Montanaro offers parents this syllabus for helping their college students make the grade in Credit Cards 101:
Communicate expectations.
Surprisingly, parents say they are just as likely to discuss budget management as they are academic priorities with their college-bound child (both 82 percent). This is great news, but Montanaro encourages parents to lay a good financial foundation well before their kids are headed off for higher education. Before college, parents should teach their children the basics of setting a budget and following it.
Select the right card.
Since the 2009 CARD Act, it is more challenging for students to get a credit card without mom and dad’s help. Parents report that nearly 50 percent of college credit card holders are authorized users on their account or using a card they have co-signed for.

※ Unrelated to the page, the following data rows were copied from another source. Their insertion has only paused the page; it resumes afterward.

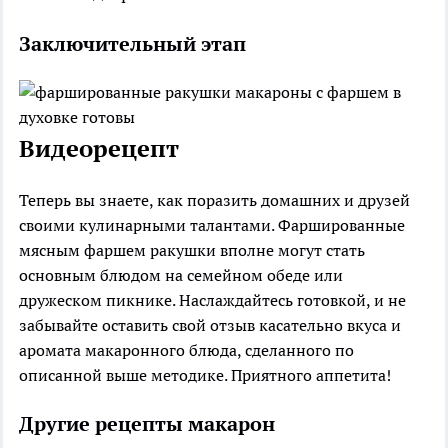
Заключительный этап
Видеорецепт
Теперь вы знаете, как поразить домашних и друзей
своими кулинарными талантами. Фаршированные
мясным фаршем ракушки вполне могут стать
основным блюдом на семейном обеде или
дружеском пикнике. Наслаждайтесь готовкой, и не
забывайте оставить свой отзыв касательно вкуса и
аромата макаронного блюда, сделанного по
описанной выше методике. Приятного аппетита!
Другие рецепты макарон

“It’s a great idea for the student to have a card to which the parent has access and visibility,” says Montanaro. “Keeping a clear line of sight into how the card is used and paid each month allows parents to help young adults learn from their mistakes and create successful money and credit management habits.”
For students who still need training wheels, a secured credit card can be a good option. When they apply for one of USAA’s secured cards, they’ll also open a USAA Bank two-year variable rate Certificate of Deposit (CD), which allows them to earn interest while helping to build a positive credit history.
Master the fundamentals.
While there are many benefits of having a credit card in college, irresponsible use can have lasting consequences. Montanaro suggests using a credit card for recurring charges, like cell phone or internet service, as a safe way for students to build credit. Once they are ready to charge a wider array of expenses, both parents and children must abide by the most important rule: Pay off the card in full each month.
Learning to responsibly use credit cards while in college can have many benefits. In the short term, it allows students to build a positive credit history in order to purchase a car or rent an apartment once out of school. Longer term, they can carry positive credit management habits with them throughout their lifetimes. Montanaro sums it all up, “Allowing your kids to dip their toes into the world of credit cards while you’re able to closely monitor the situation provides an opportunity to learn and the freedom to fail without big stakes."